How to determine cause of memory leak while making predictions?

kullanici0606 · June 3, 2020, 8:39am

Hi,

We are using Deeplearning4j for making predictions where model is trained by Keras and imported to Deeplearning4j. Version is 1.0.0-beta6 [1]. We are using CPU backend, our CPU supports AVX2 and AVX512 instructions [2].

The code below is called by 40 threads each of which has its own CompuationGraph (no sharing). As we make predictions, off-heap memory usage keeps increasing and at some point OutOfMemoryError occurs:

Physical memory usage is too high: physicalBytes (341G) > maxPhysicalBytes (340G)

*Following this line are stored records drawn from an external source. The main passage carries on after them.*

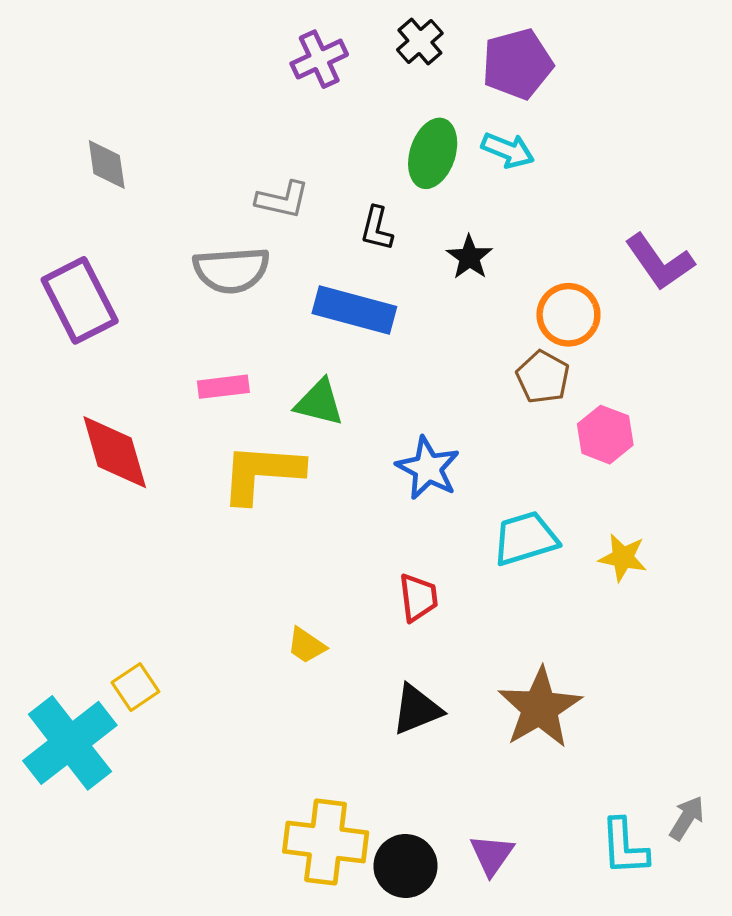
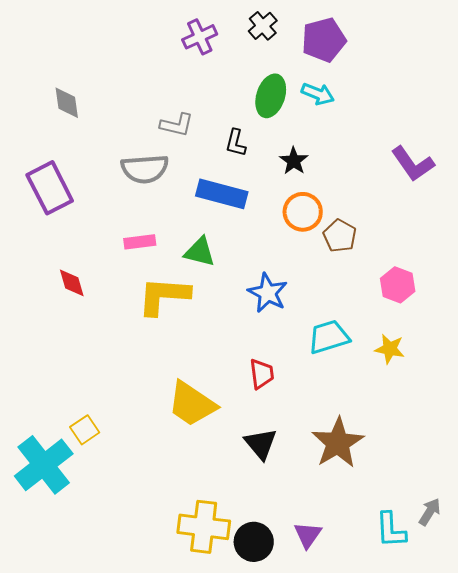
orange circle: (568, 315) -> (303, 212), moved
pink hexagon: (605, 435) -> (398, 285), moved
red diamond: (115, 452) -> (72, 283), size x0.6
yellow trapezoid: (306, 645) -> (192, 404), size x2.0
black triangle: (417, 709) -> (261, 444), turned -48

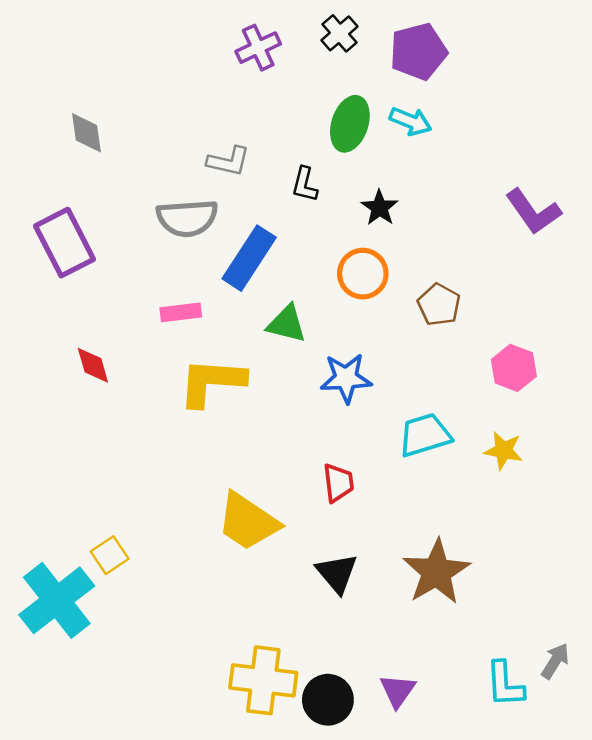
blue rectangle: (222, 194) -> (249, 258), moved, turned -72
orange circle: (303, 212) -> (363, 274), moved
green triangle: (200, 252) -> (287, 324), moved
blue star: (268, 293) -> (346, 378), turned -30

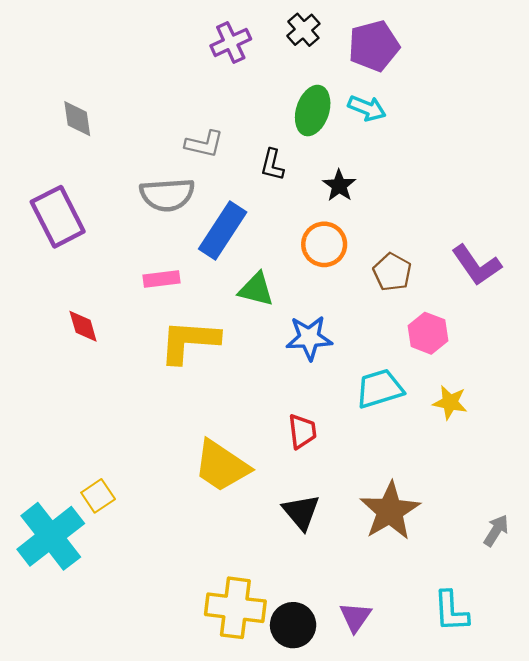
purple L-shape: (533, 212) -> (476, 265), moved
pink hexagon: (514, 368) -> (428, 333), moved
gray arrow: (555, 661) -> (496, 530), moved

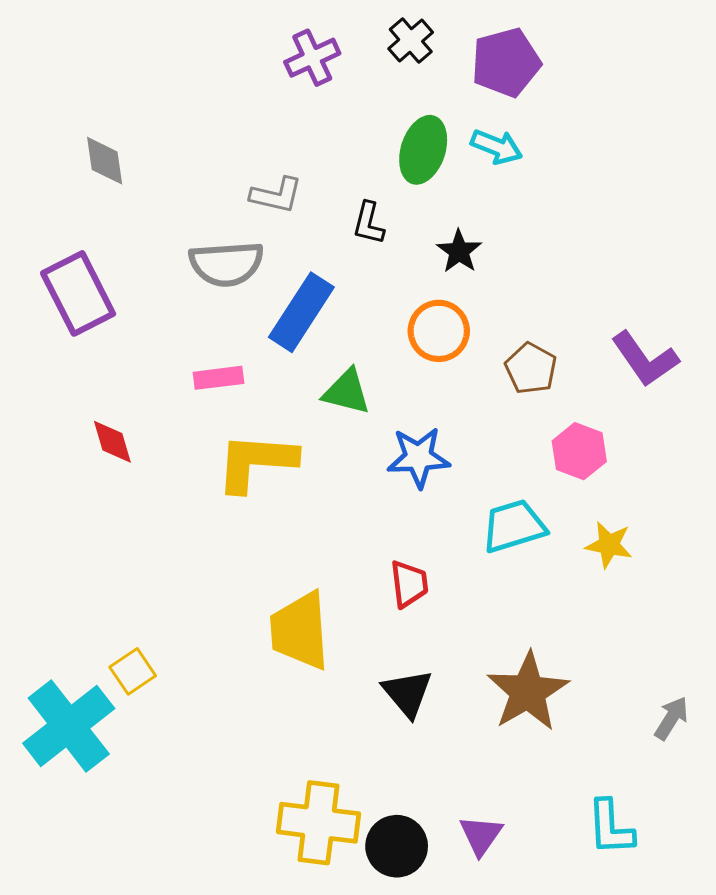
yellow trapezoid: (221, 466) -> (300, 631), turned 52

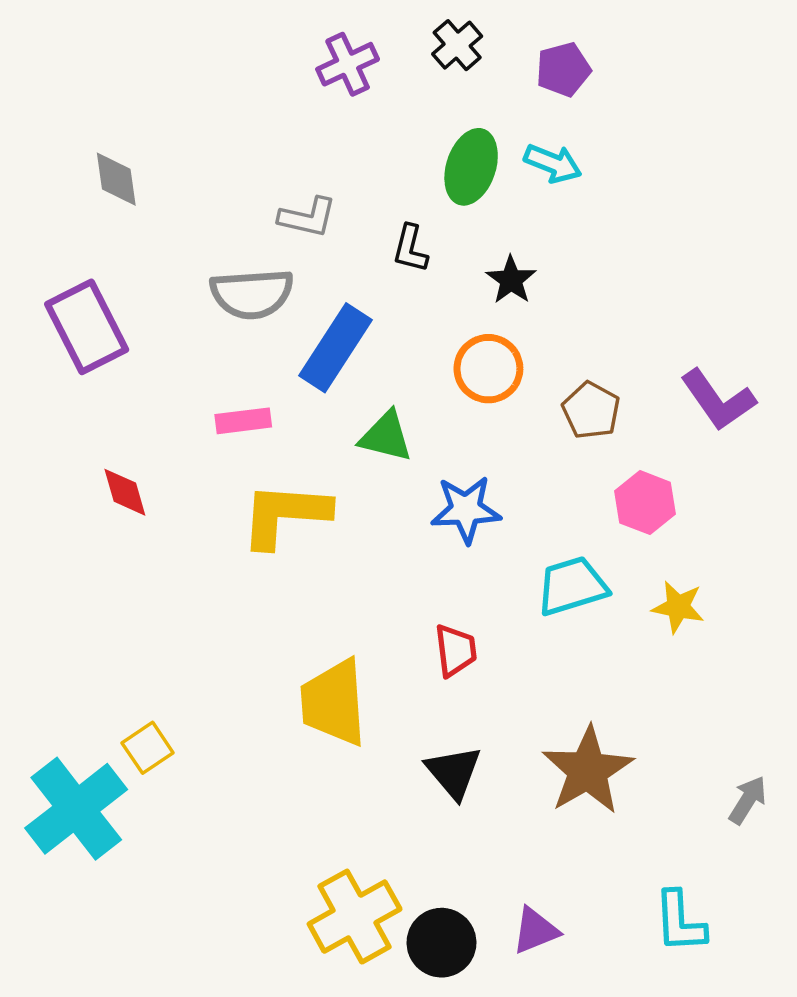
purple pentagon: (506, 62) -> (563, 69), size x0.7
yellow cross: (319, 823) -> (355, 917), turned -36
purple triangle: (481, 835) -> (535, 930), turned 33

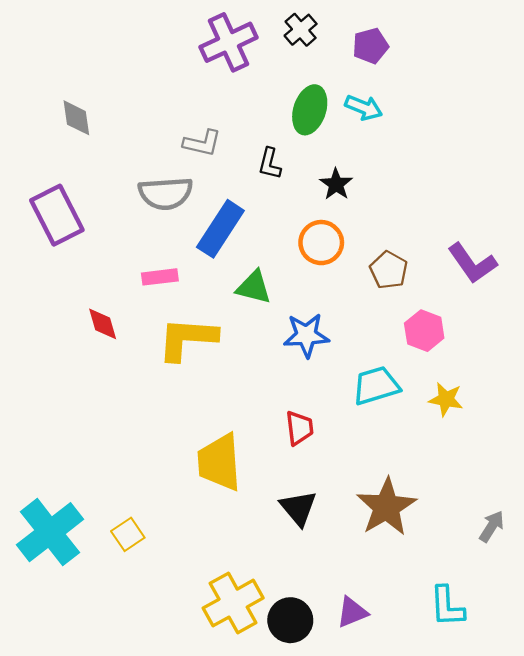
purple cross: (348, 64) -> (228, 42), size x1.4
red diamond: (125, 492) -> (103, 324), moved
yellow square: (148, 748) -> (128, 534), moved

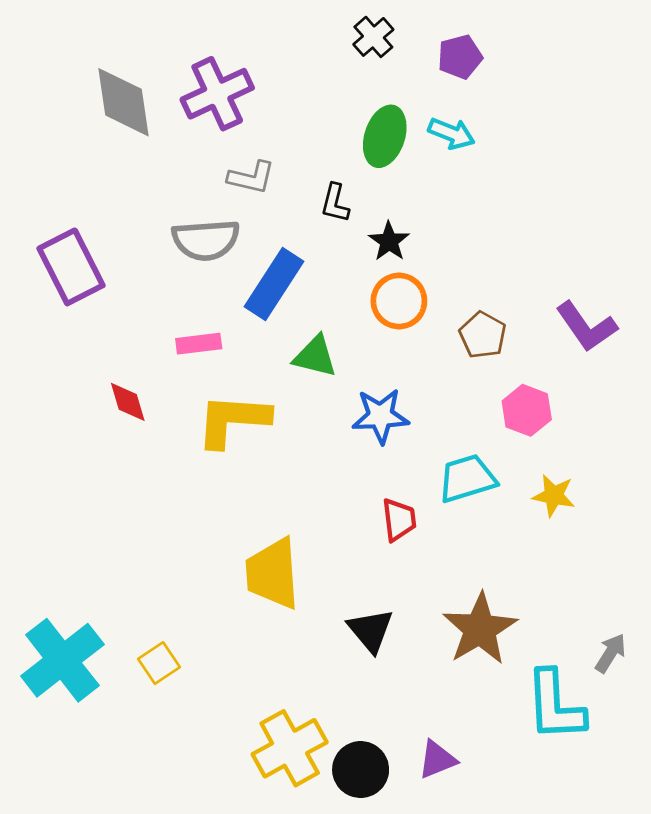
purple cross: (228, 42) -> (217, 94), moved
gray diamond: (76, 118) -> (123, 102), moved, size x1.6
black star: (336, 184) -> (389, 241), moved
red trapezoid: (299, 428) -> (399, 520), moved
cyan L-shape: (447, 606) -> (555, 706), moved, size x1.4

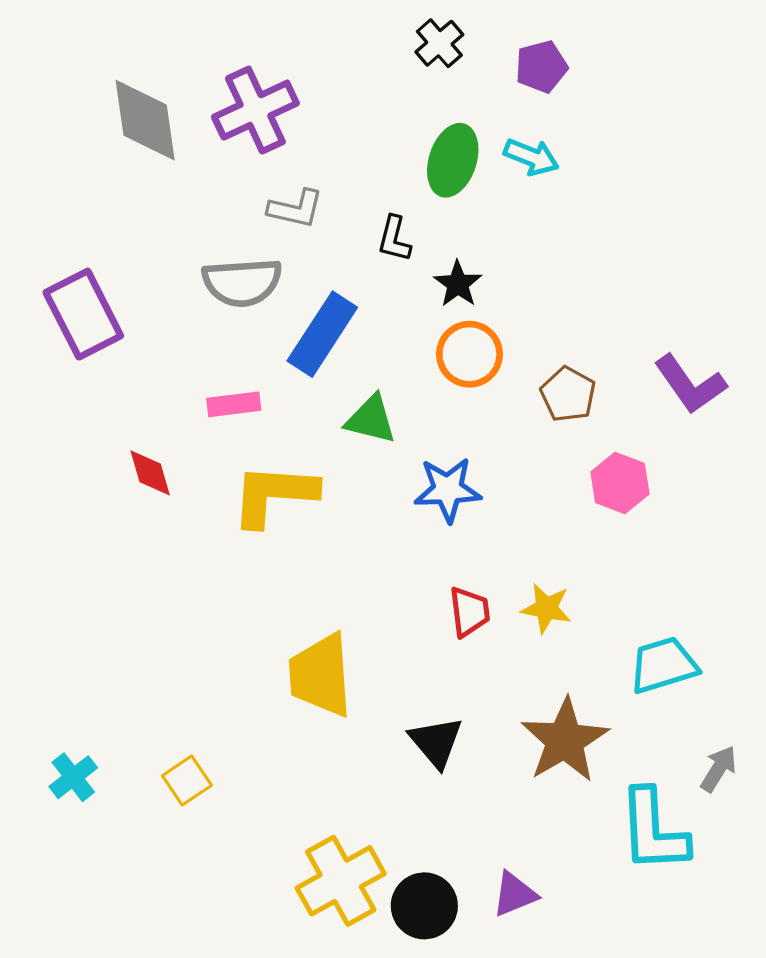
cyan trapezoid: (467, 478) -> (663, 665), moved
yellow star: (554, 496) -> (546, 608), moved
cyan cross: (62, 660) -> (73, 777), size x0.5

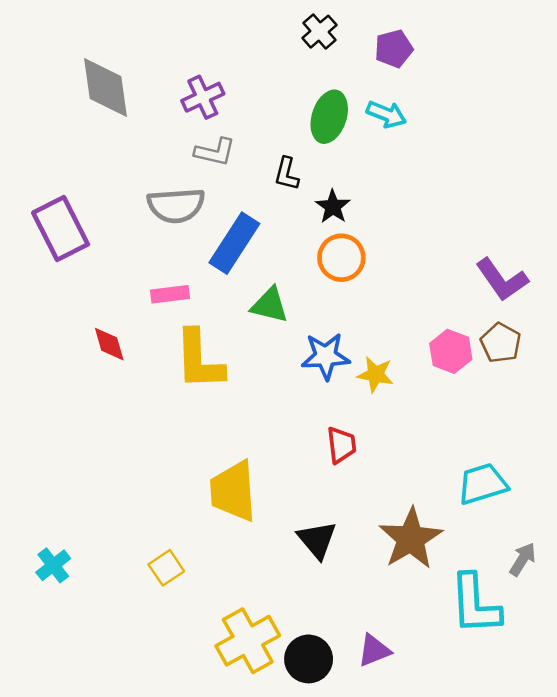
purple cross: (255, 110) -> (203, 97), moved, size x0.7
brown pentagon: (568, 394) -> (501, 343), moved
yellow L-shape: (274, 495) -> (199, 360), turned -96
yellow star: (546, 608) -> (375, 374), moved
yellow square: (187, 780) -> (166, 568), moved

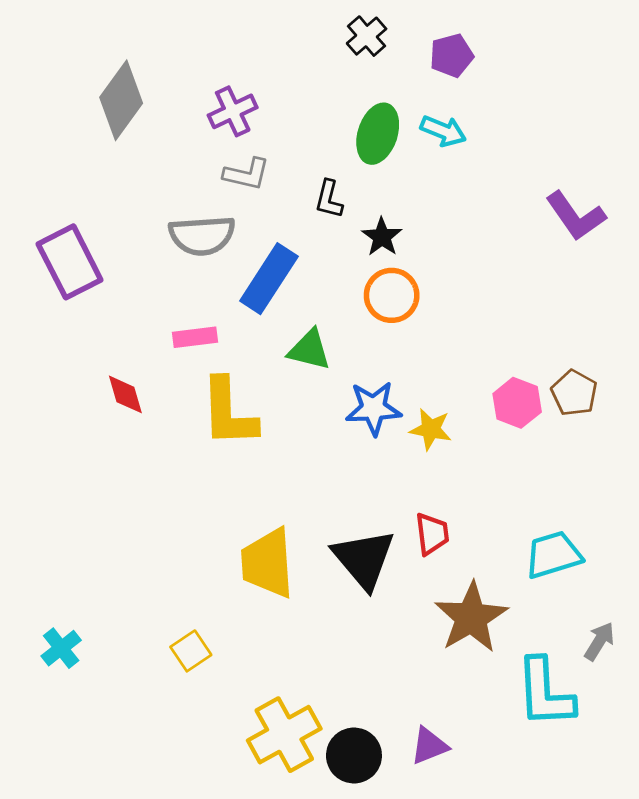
gray diamond: (106, 87) -> (121, 100), turned 44
purple L-shape: (502, 280) -> (576, 216), moved
red trapezoid: (341, 445) -> (432, 534), moved
black triangle: (317, 540) -> (364, 559), moved, size x1.4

I couldn’t find the reason for this. How can I find what part of the code is leaking memory? Or what should I use to prevent memory leaks?

I added destroyAllWorkspacesForCurrentThread() when 80% threshold limit reached, however even though this code is called from each thread, memory keeps around 300G (see logging below code)

Program paramerers:

 -XX:+UseG1GC -Xms16g -Xmx100g -Dorg.bytedeco.javacpp.maxbytes=240G -Dorg.bytedeco.javacpp.maxphysicalbytes=250G

Running code:

private final WorkspaceConfiguration learningConfig = WorkspaceConfiguration.builder()
        .policyAllocation(AllocationPolicy.STRICT) // <-- this option disables overallocation behavior
        .policyLearning(LearningPolicy.FIRST_LOOP) // <-- this option makes workspace learning after first loop
        .build();

private void predict(ComputationGraph graph, float[] input1, float[] input2) {
    // called by 16 threas.
    long start = System.currentTimeMillis();
    try(MemoryWorkspace ws = Nd4j.getWorkspaceManager().getAndActivateWorkspace(learningConfig, "WORKSPACE_ID")) {
        INDArray firstInput = Nd4j.create(input1, SHAPE);
        INDArray secondInput = Nd4j.create(input2, SHAPE);
        long startForPredictions = System.currentTimeMillis();
        INDArray result = graph.output(false, ws, firstInput, secondInput)[0];
        // process is almost equivalent to no op for testing
        process(result);

        long end = System.currentTimeMillis();
        logger.info("Time took {} ms, prediction took {}",  end - start, end - startForPredictions);
    }
}

Graph import:

ComputationGraph graph = KerasModelImport.importKerasModelAndWeights(
                Paths.get(modelDirectory,  "model.json").toString(),
                Paths.get(modelDirectory, "model_weights.h5").toString());

Logging code:

logger.info("Physical bytes used by deeplearning4j: {} ({}), available bytes: {}", Pointer.physicalBytes(), Pointer.formatBytes(Pointer.physicalBytes()), Pointer.availablePhysicalBytes());

GC config:

Nd4j.getMemoryManager().setAutoGcWindow(10000);

[1] 1.0.0-beta7 gave an error during prections for imported model, therefore we delayed migration.
[2] We have declared nd4j-native avx2 and avx512 dependendencies in our pom.xml

raver119 · June 3, 2020, 8:42am

Just update to beta7, couple of leaks were fixed there.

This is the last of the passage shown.